For many years I have had trouble with people thinking that passwords were the answer to security. Granted they make it so that joe user can not log onto your computer without knowing or guessing your password. But for anyone with skills passwords are circumventable and the circumvention gets quicker / easier all the time. I am going to focus on cracking windows passwords for this article but the techniques are the same in almost any situation.
NT based opperating systems store your password in an encrypted hash on the disk. This used to be done by taking the password and storing it in two hashes. The first is the Lan Manager hash which has been around for ages and is broken into two hashes that are seven bytes each. If your password is under seven characters only the first hash will be filled but if it is ten characters the first hash will have seven characters and the second will have three characters in it. This is a weakness in itself as now you can take one of the two hashes and crack it and guess the second part quite easily (e.g. if the first hash is cracked to “waterme”. I would guess that the password is “watermellon”). The second hash is the NTLM (Nt Lan Manager) hash which is an MD4 encrypted hash that should hold about 128 characters. Much stronger method of storing the password Most servers implement both for backwards compatibility with win9x clients but LM passwords can be disabled.
1. Guess and test method. Basically try things like kids names, birthdays, etc. supprisingly effective still
2. Brute force. Throw a dictionary at it (note: throwing a physical dictionary does not work). L0phtCrack was the most famous one and could crack simple passwords in seconds and then start brute forcing random letter / word combinations.

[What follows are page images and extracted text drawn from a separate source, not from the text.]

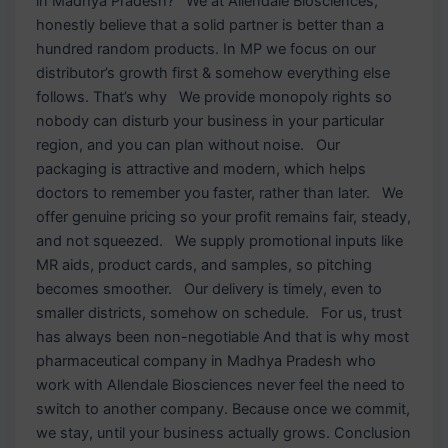
in Madhya Pradesh? We at Allendale Biosciences,
honestly believe that a solid partner is better than a
hundred random products. In MP we focus on our
distributor’s growth first & somehow everything else
follows. That’s why We provide monopoly rights so
nobody can disturb your business in your particular
region, and you can plan without noise. Our
packaging is attractive and modern, which helps
doctors to remember you faster, rather than later. We
offer genuine pricing so your profit remains fair, steady,
and not squeezed. We supply promotional inputs like
MR aids, product cards, and samples, so pitching
becomes smoother. Our delivery is timely, even to
smaller districts, somehow on schedule. For us, trust
has always been non-negotiable And that is why most
pharmaceutical company in Madhya Pradesh who
work with Allendale Biosciences never feel the need to
switch to another company. Because once we commit,
we stay, until your business actually grows. Conclusion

3. Resetting the password. If you have physical access to the server there are some tools out there that allow you to boot and change the password. I have used the offline password & registry editor for this before with mixed success.

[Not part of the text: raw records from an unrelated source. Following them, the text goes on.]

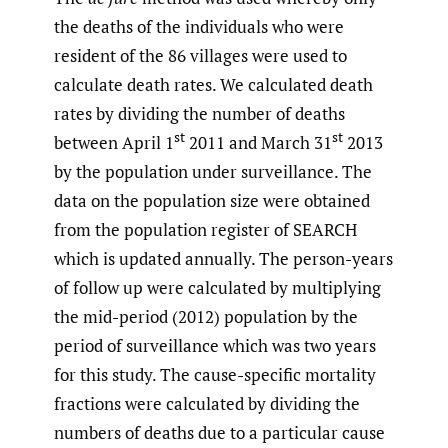
the deaths of the individuals who were
resident of the 86 villages were used to
calculate death rates. We calculated death
rates by dividing the number of deaths
st
st
between April 1
2011 and March 31
2013
by the population under surveillance. The
data on the population size were obtained
from the population register of SEARCH
which is updated annually. The person-years
of follow up were calculated by multiplying
the mid-period (2012) population by the
period of surveillance which was two years
for this study. The cause-specific mortality
fractions were calculated by dividing the
numbers of deaths due to a particular cause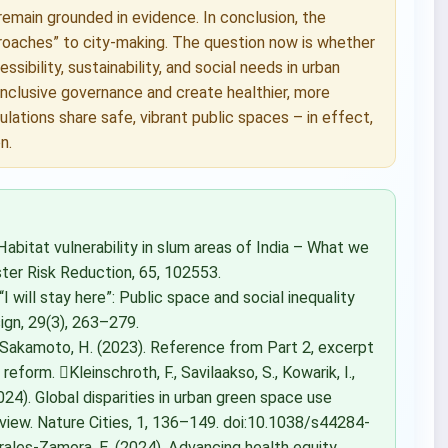
emain grounded in evidence. In conclusion, the
roaches” to city-making. The question now is whether
sibility, sustainability, and social needs in urban
f inclusive governance and create healthier, more
pulations share safe, vibrant public spaces – in effect,
n.
). Habitat vulnerability in slum areas of India – What we
ster Risk Reduction, 65, 102553.
“I will stay here”: Public space and social inequality
ign, 29(3), 263–279.
Sakamoto, H. (2023). Reference from Part 2, excerpt
form. Kleinschroth, F., Savilaakso, S., Kowarik, I.,
 (2024). Global disparities in urban green space use
iew. Nature Cities, 1, 136–149. doi:10.1038/s44284-
rales-Zamora, E. (2024). Advancing health equity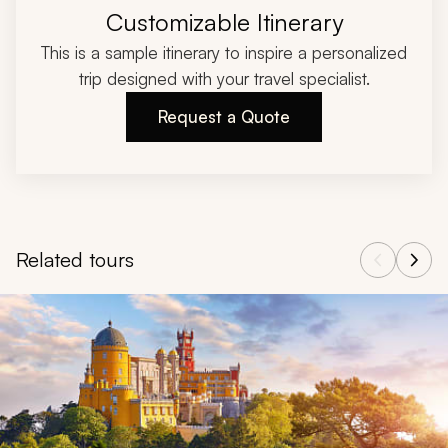
Customizable Itinerary
This is a sample itinerary to inspire a personalized
trip designed with your travel specialist.
Request a Quote
Related tours
Navigate through related tours using the previous and next butt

4. If you just want the data and have access to the hardware simply put the drive into a computer that supports NTFS and ta-da you have access to the data
5. Use a rainbow table (the whole point of this article).

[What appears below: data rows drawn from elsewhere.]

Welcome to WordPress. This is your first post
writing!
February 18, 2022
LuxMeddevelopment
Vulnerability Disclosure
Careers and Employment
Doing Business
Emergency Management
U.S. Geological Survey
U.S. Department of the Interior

Brute Forcing and Rainbow Tables
Brute forcing means that you take a password, hash it, then compare it to the hash on the computer you are trying to crack. If they match then you have found the right password. While an effective way of getting a password it is quite slow even with todays computing to crack complicated passwords.
Rainbow tables is basically a huge database of pre-compiled hashes so to find a password all you have to do is query the table based on the hash you are trying to crack and there is the password. It is sooo fast that I just cracked a complicated password Righ46sdf943 for example in 10 seconds using ophcrack. Granted I needed physical access but it just shows how quickly a password can be cracked using this technique. I beleive the rainbow table I was using was 400mb so that is quite a large database but easy to fit on a cd.
Salting a password is basically the practice of adding a random bit of data to the password so that if two people have the password of “tomatoe” by adding a random salt to each the hashes will be different.
||Hash w/o salt
||Hash w/ salt
By adding a salt value we effectivley change the hash which makes it harder to get it out of the database. If we were to run the salted hashes (that sounds tasty for some reason) we would get out a password of tomatoe2457j5476 for our first record so it is easy to spot the salt added onto the string. Now rainbow tables are only going to have hashes in them for average length passwords to keep size down and speed up. Therefore, if you add a large enough salt you should be able to create a hashed password that is too long to be in most rainbow tables yet allow the user to have a short password. It will just be a matter of time before someone builds a larger database though.
Passwords are not the be-all end-all solution which is becomming more apparent everyday. Migrating towards a biometric or smart card solution seems to be the next step but those are also circumventable but usually harder than getting around a password.